This is the text of my personal report of NEC member to London branches concerning the Development and Organisation Committee on 13 April and the National Executive Council on 14 April.

Development and Organisation Committee

Last Tuesday’s Committee meeting was to deal with Conference business only. Therefore questions which I had wanted to ask about Regional Supervision of Branches, and about recent decisions of the Certification Officer, will await the meeting on 12 May.

First we considered Rule Amendments. We were told that the NEC had fallen foul of a glitch in the new online system for submission of Rule Amendments - and hence one NEC Rule Amendment had not found its way onto the Preliminary Agenda.

The NEC was recommended to oppose a series of Rule Amendments from North Yorkshire Police Branch which sought to relate UNISON subscriptions to basic pay only, rather than to superannuable earnings as at present. I supported the Committee on this point.

I was alone at the Committee in supporting the proposals from the Kirklees and Bolton branches to impose a 24 month time limit on bans from holding office under our disciplinary rules. Other colleagues felt that such a restriction would only make it more likely that panels would expel members facing disciplinary sanction, although there was some support for considering a (longer) maximum period next year. The NEC will oppose these proposals at Conference.

The Committee did not take a view on Lambeth's proposal to introduce disciplinary warnings into Schedule D pending legal advice. Of course the SOC have already admitted that Amendment on to the agenda.

There were only a few motions relevant to D&O, but we had an interesting debate in relation to one - Motion 8 from Worcestershire County instructing the NEC to publish a directory of branch contact details. The officers were clearly unhappy with this and - although we were not being recommended to oppose yesterday - the arguments against were being rehearsed.

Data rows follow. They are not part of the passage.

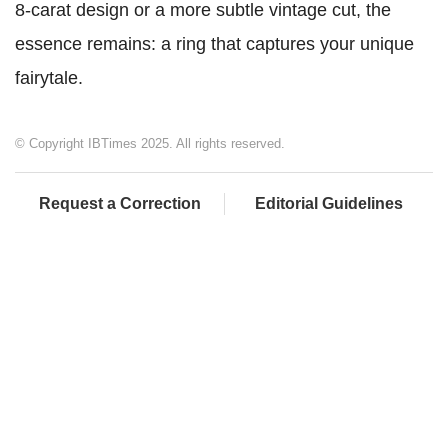
8-carat design or a more subtle vintage cut, the
essence remains: a ring that captures your unique
fairytale.
© Copyright IBTimes 2025. All rights reserved.
Request a Correction
Editorial Guidelines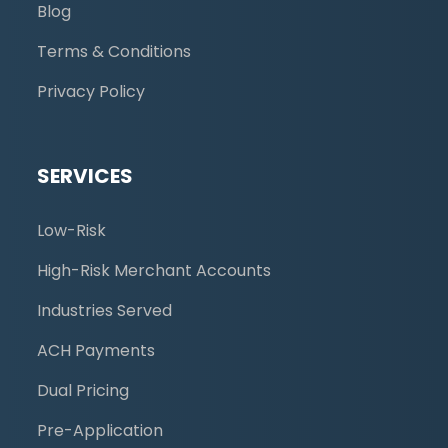
Blog
Terms & Conditions
Privacy Policy
SERVICES
Low-Risk
High-Risk Merchant Accounts
Industries Served
ACH Payments
Dual Pricing
Pre-Application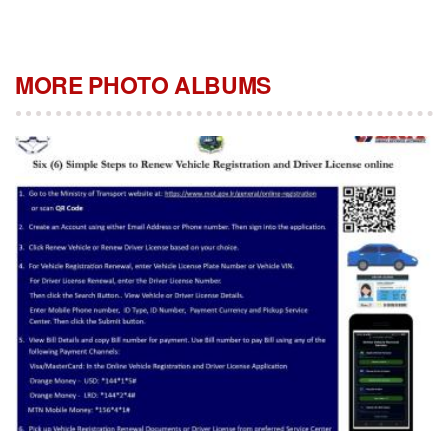
MORE PHOTO ALBUMS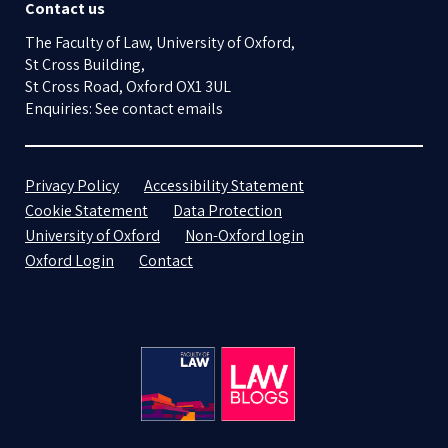
Contact us
The Faculty of Law, University of Oxford,
St Cross Building,
St Cross Road, Oxford OX1 3UL
Enquiries: See contact emails
Privacy Policy
Accessibility Statement
Cookie Statement
Data Protection
University of Oxford
Non-Oxford login
Oxford Login
Contact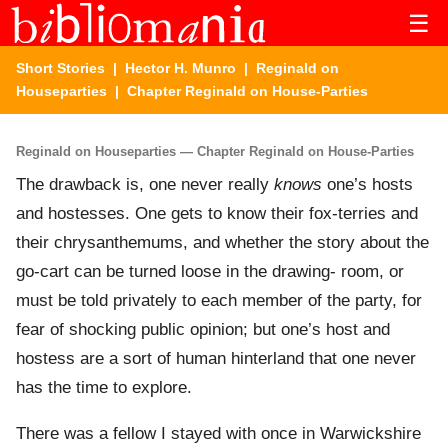
☰
Short Stories
|
Hector H. Munro
|
Reginald on
Houseparties
| Chapter Reginald on House-Parties
Reginald on Houseparties — Chapter Reginald on House-Parties
The drawback is, one never really
knows
one’s hosts
and hostesses. One gets to know their fox-terries and
their chrysanthemums, and whether the story about the
go-cart can be turned loose in the drawing- room, or
must be told privately to each member of the party, for
fear of shocking public opinion; but one’s host and
hostess are a sort of human hinterland that one never
has the time to explore.
There was a fellow I stayed with once in Warwickshire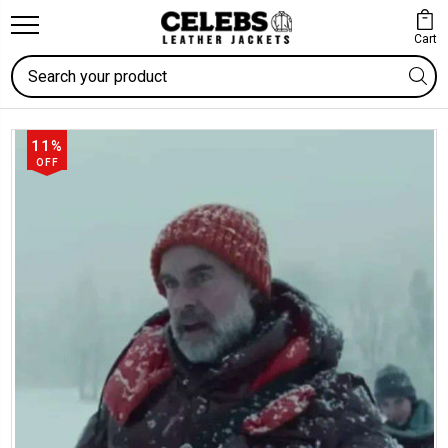
Cart
Search
11%
OFF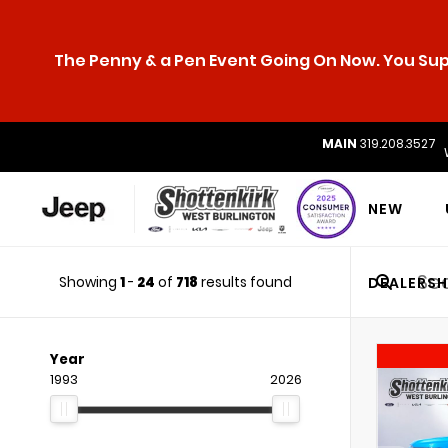
The Penny & a Pen Event Going On Now. You Supp
MAIN
319.208.3527
NEW
Showing
1
-
24
of
718
results found
DEALERSH
Year
1993
2026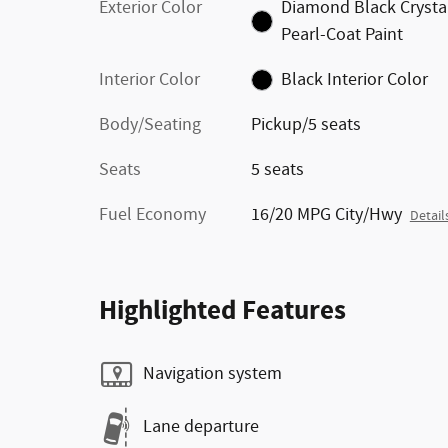
Exterior Color
Diamond Black Crysta
Pearl-Coat Paint
Interior Color
Black Interior Color
Body/Seating
Pickup/5 seats
Seats
5 seats
Fuel Economy
16/20 MPG City/Hwy
Detail
Highlighted Features
Navigation system
Lane departure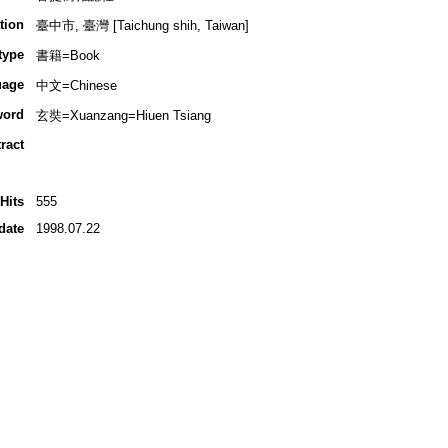
tion
臺中市, 臺灣 [Taichung shih, Taiwan]
type
書籍=Book
uage
中文=Chinese
word
玄奘=Xuanzang=Hiuen Tsiang
ract
Hits
555
date
1998.07.22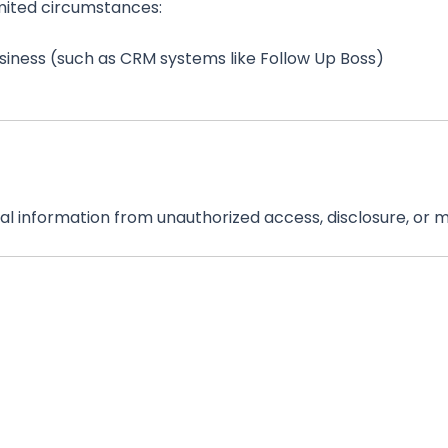
imited circumstances:
siness (such as CRM systems like Follow Up Boss)
 information from unauthorized access, disclosure, or m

However a wide range of Committee members with divergent views were united in our support for the publication of an accurate and up to date Branch Directory which is a useful tool for research in support of bargaining and to refer members to the right place for advice. I hope the Branch Directory will be published before Conference so that the purpose of the motion can be achieved without the need to take up Conference time - however, it might still be wise to prioritise Motion 8 (about which the NEC has still to take a policy position).

NEC meeting

The NEC meeting on Wednesday 14 April was chaired by Angela Lynes, Vice-President, as the President was absent on UNISON business. Angela opened the meeting by announcing the forthcoming retirement (in July) of Bill Gilby, Head of the Executive Office. Bill is a diligent and effective official who handles the administration of the NEC with patience and good humour and will be greatly missed.

The first item of formal business was a report on the absence from the Preliminary Agenda of an NEC Amendment to Rule I.3. (dealing with disciplinary action against members of the British National Party). The Head of the Executive Office was asked to give this report and took personal responsibility for failing to have clicked “submit” in the online Conference system. It was reported that the NEC would appeal to the SOC to include the Rule Amendment on the Final Agenda on the basis that the Amendment had been set up on the online system and that the Minutes of the NEC confirmed that it should have been submitted.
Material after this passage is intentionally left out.